• **Problem statement**:
Starting with the line that holds "Bandingkan penye" and stopping after the line that holds "Geral / Brasil", repeat the lines below word for word, without the pictures.

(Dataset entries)
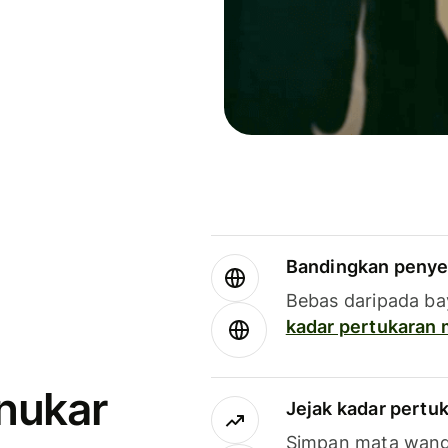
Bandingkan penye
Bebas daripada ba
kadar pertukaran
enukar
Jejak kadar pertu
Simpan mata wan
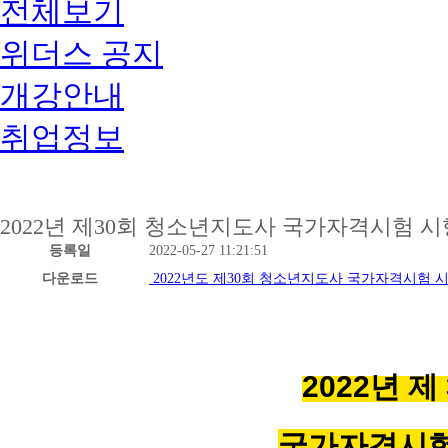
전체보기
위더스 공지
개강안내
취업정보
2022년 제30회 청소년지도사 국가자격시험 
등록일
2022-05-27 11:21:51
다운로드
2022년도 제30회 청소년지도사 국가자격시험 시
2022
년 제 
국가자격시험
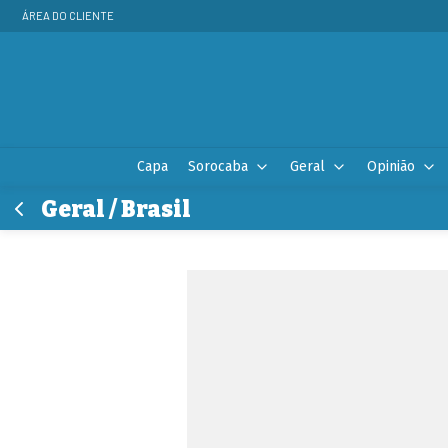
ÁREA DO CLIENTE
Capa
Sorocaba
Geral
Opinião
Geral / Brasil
---
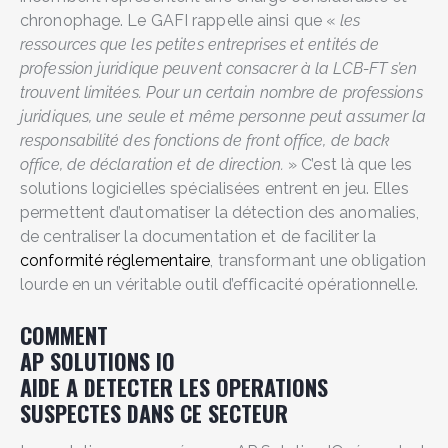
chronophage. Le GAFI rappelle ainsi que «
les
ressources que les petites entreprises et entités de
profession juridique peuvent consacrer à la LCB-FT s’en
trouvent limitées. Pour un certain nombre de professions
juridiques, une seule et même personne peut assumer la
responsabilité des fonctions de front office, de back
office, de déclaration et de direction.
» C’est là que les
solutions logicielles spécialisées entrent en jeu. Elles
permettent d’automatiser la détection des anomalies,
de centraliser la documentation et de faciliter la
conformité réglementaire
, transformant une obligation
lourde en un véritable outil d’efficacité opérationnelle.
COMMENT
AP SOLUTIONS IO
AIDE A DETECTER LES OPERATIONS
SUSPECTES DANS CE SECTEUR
==
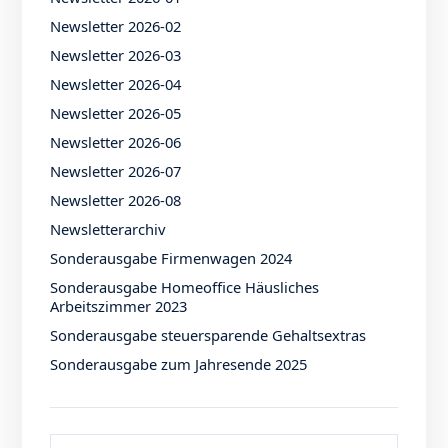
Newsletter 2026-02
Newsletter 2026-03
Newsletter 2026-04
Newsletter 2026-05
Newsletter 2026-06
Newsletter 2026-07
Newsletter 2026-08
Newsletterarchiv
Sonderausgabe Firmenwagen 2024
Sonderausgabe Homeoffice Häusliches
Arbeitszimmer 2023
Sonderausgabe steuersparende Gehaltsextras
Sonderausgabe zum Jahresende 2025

• **Result of this task**:
Bandingkan penye
Bebas daripada ba
kadar pertukaran
enukar
Jejak kadar pertu
Simpan mata wan
전체보기
위더스 공지
개강안내
취업정보
2022년 제30회 청소년지도사 국가자격시험 
등록일
2022-05-27 11:21:51
다운로드
2022년도 제30회 청소년지도사 국가자격시험 시
2022
년 제 
국가자격시험
ÁREA DO CLIENTE
Capa
Sorocaba
Geral
Opinião
Geral / Brasil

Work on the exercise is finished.